John Goldingay, whose For Everyone commentaries on the Old Testament I couldn’t recommend more highly, writes with candor and self-deprecation, qualities that, I hope, are reflected in my own preaching and blogging. Like Goldingay (I suspect), I tend toward self-doubt and pessimism. I’m not saying that I’m justified in this tendency. But it’s who I am. After 42 years of being this way, I’m probably not going to wake up an entirely different person.
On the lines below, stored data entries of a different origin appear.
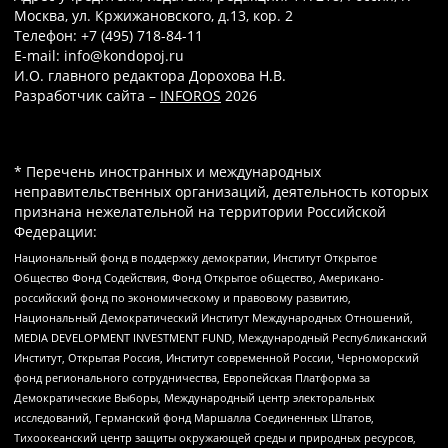
Москва, ул. Кржижановского, д.13, кор. 2
Телефон: +7 (495) 718-84-11
E-mail: info@kondopoj.ru
И.О. главного редактора Дорохова Н.В.
Разработчик сайта –
INFOROS
2026
* Перечень иностранных и международных
неправительственных организаций, деятельность которых
признана нежелательной на территории Российской
Федерации:
Национальный фонд в поддержку демократии, Институт Открытое
Общество Фонд Содействия, Фонд Открытое общество, Американо-
российский фонд по экономическому и правовому развитию,
Национальный Демократический Институт Международных Отношений,
MEDIA DEVELOPMENT INVESTMENT FUND, Международный Республиканский
Институт, Открытая Россия, Институт современной России, Черноморский
фонд регионального сотрудничества, Европейская Платформа за
Демократические Выборы, Международный центр электоральных
исследований, Германский фонд Маршалла Соединенных Штатов,
Тихоокеанский центр защиты окружающей среды и природных ресурсов,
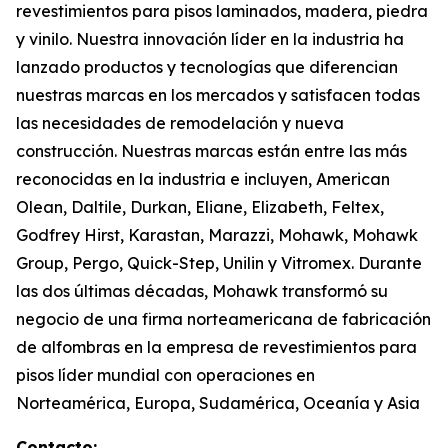
revestimientos para pisos laminados, madera, piedra
y vinilo. Nuestra innovación líder en la industria ha
lanzado productos y tecnologías que diferencian
nuestras marcas en los mercados y satisfacen todas
las necesidades de remodelación y nueva
construcción. Nuestras marcas están entre las más
reconocidas en la industria e incluyen, American
Olean, Daltile, Durkan, Eliane, Elizabeth, Feltex,
Godfrey Hirst, Karastan, Marazzi, Mohawk, Mohawk
Group, Pergo, Quick-Step, Unilin y Vitromex. Durante
las dos últimas décadas, Mohawk transformó su
negocio de una firma norteamericana de fabricación
de alfombras en la empresa de revestimientos para
pisos líder mundial con operaciones en
Norteamérica, Europa, Sudamérica, Oceanía y Asia
Contacto:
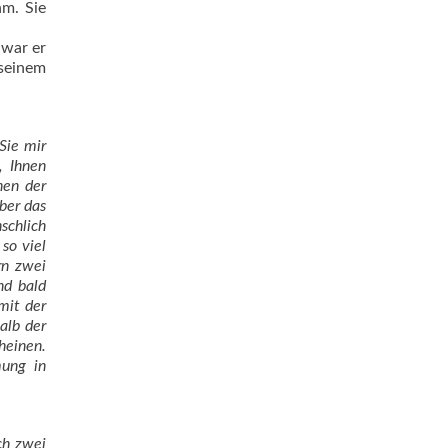
hm. Sie
 war er
 seinem
Sie mir
, Ihnen
nen der
ber das
schlich
so viel
rn zwei
nd bald
mit der
alb der
heinen.
mung in
och zwei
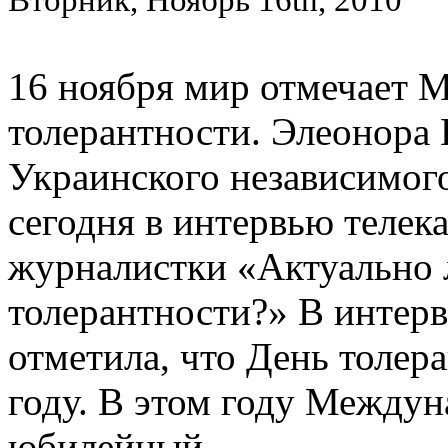
16 ноября мир отмечает
толерантности. Элеонора
Украинского независимог
сегодня в интервью телек
журналистки «Актуально 
толерантности?» В интер
отметила, что День толер
году. В этом году Междун
юбилейный ...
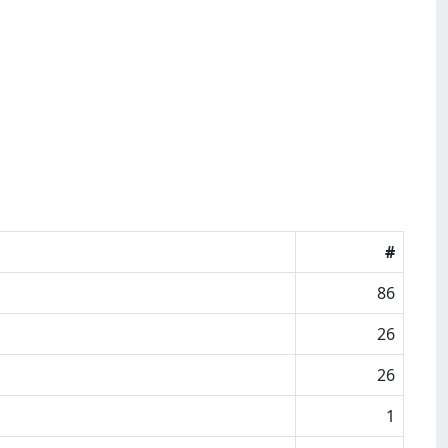
#
86
26
26
1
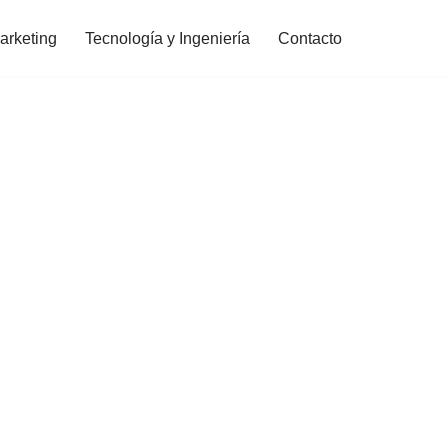
arketing
Tecnología y Ingeniería
Contacto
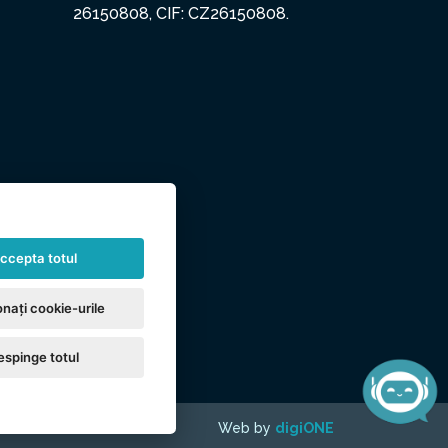
26150808, CIF: CZ26150808.
ccepta totul
nați cookie-urile
espinge totul
Web by
digiONE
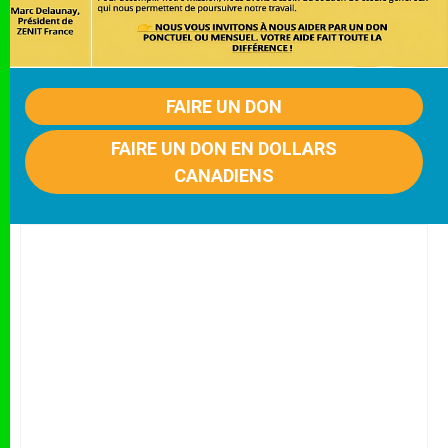
FAIRE UN DON
FAIRE UN DON EN DOLLARS
CANADIENS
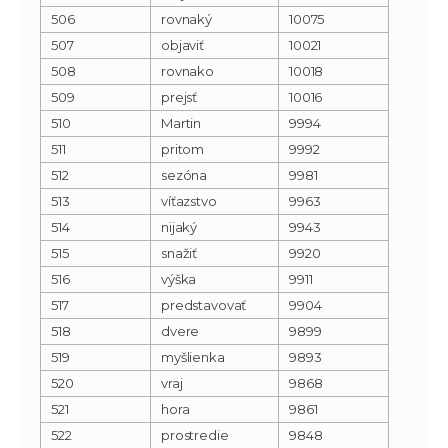
506
rovnaký
10075
507
objaviť
10021
508
rovnako
10018
509
prejsť
10016
510
Martin
9994
511
pritom
9992
512
sezóna
9981
513
víťazstvo
9963
514
nijaký
9943
515
snažiť
9920
516
výška
9911
517
predstavovať
9904
518
dvere
9899
519
myšlienka
9893
520
vraj
9868
521
hora
9861
522
prostredie
9848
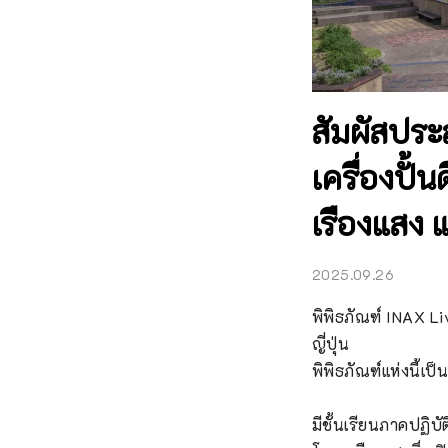
สัมผัสประ
เครื่องปั
เรืองแสง แ
2025.09.26
พิพิธภัณฑ์ INAX Liv
ญี่ปุ่น

พิพิธภัณฑ์แห่งนี้เป
มีชั้นเรียนภาคปฏิ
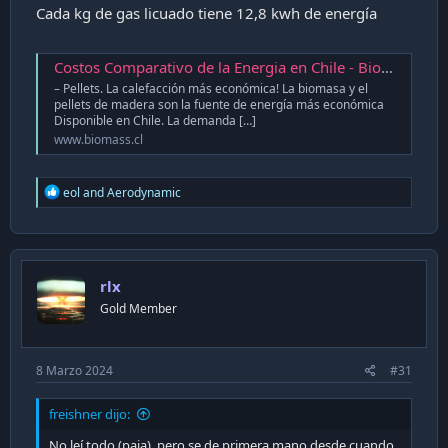
Cada kg de gas licuado tiene 12,8 kwh de energía
Costos Comparativo de la Energia en Chile - Biomass Technology
– Pellets. La calefacción más económica! La biomasa y el
pellets de madera son la fuente de energía más económica
Disponible en Chile. La demanda […]
www.biomass.cl
R
eol
and
Aerodynamic
e
a
c
t
i
rlx
o
n
Gold Member
s
:
8 Marzo 2024
#31
freishner dijo:
No leí todo (paja), pero se de primera mano desde cuando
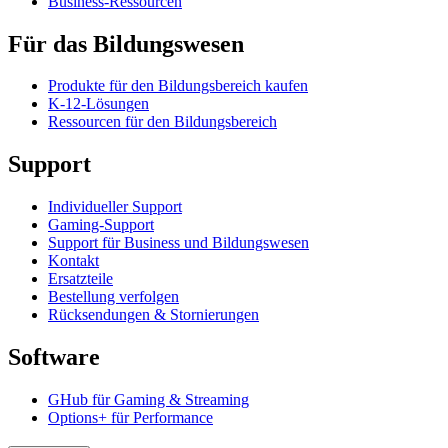
Business-Ressourcen
Für das Bildungswesen
Produkte für den Bildungsbereich kaufen
K-12-Lösungen
Ressourcen für den Bildungsbereich
Support
Individueller Support
Gaming-Support
Support für Business und Bildungswesen
Kontakt
Ersatzteile
Bestellung verfolgen
Rücksendungen & Stornierungen
Software
GHub für Gaming & Streaming
Options+ für Performance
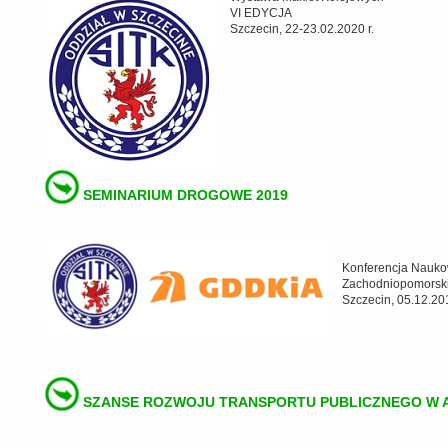
VI EDYCJA
Szczecin, 22-23.02.2020 r.
SEMINARIUM DROGOWE 2019
Konferencja Nauko
Zachodniopomorsk
Szczecin, 05.12.201
SZANSE ROZWOJU TRANSPORTU PUBLICZNEGO W AG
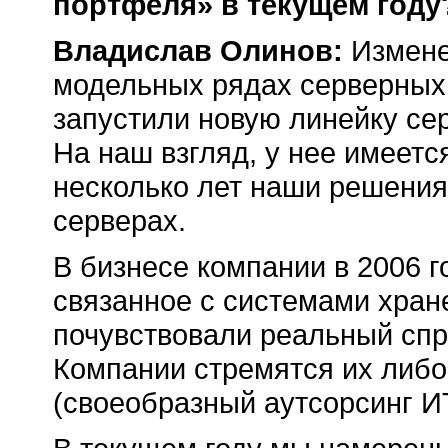
портфеля» в текущем году
Владислав Олинов:
Измене
модельных рядах серверных
запустили новую линейку се
На наш взгляд, у нее имеет
несколько лет наши решения
серверах.
В бизнесе компании в 2006 г
связанное с системами хран
почувствовали реальный спр
Компании стремятся их либо
(своеобразный аутсорсинг И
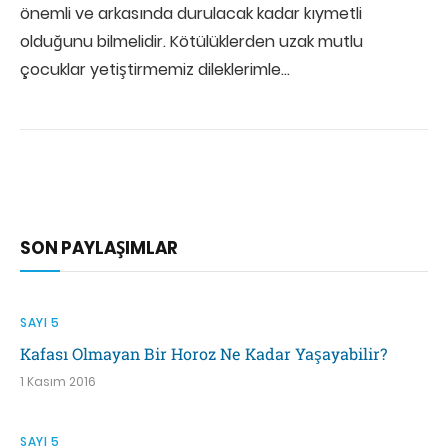
önemli ve arkasında durulacak kadar kıymetli
olduğunu bilmelidir. Kötülüklerden uzak mutlu
çocuklar yetiştirmemiz dileklerimle…
SON PAYLAŞIMLAR
SAYI 5
Kafası Olmayan Bir Horoz Ne Kadar Yaşayabilir?
1 Kasım 2016
SAYI 5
With this in mind, you can imagine how much I appreciate this first paragraph of Goldingay’s reflection on 1 Kings 19, where Elijah runs away in fear from the murderous Jezebel:
I am inclined to think that nothing I do in seeking to fulfill my vocation achieves anything. My vocation is to help people understand the Old Testament and let their thinking and their lives be shaped by it. I am passionately committed to this task and want to carry on seeking to fulfill it rather than retire and spend more time cycling on the boardwalk, but I am inclined to think I totally fail. It is not because I am incompetent but because the odds are stacked so high by the church’s ignorance of the Old Testament, especially in our culture over recent decades. Nothing I can do, like writing all these commentaries or having four five hundred student in my classes every year, can make a significant difference. This raises the question of why I continue seeking to fulfill this vocation, and I guess the answer is contained within the question. It is my vocation.[†]
† John Goldingay, 1 & 2 Kings for Everyone (Louisville: WJK, 2011), 90.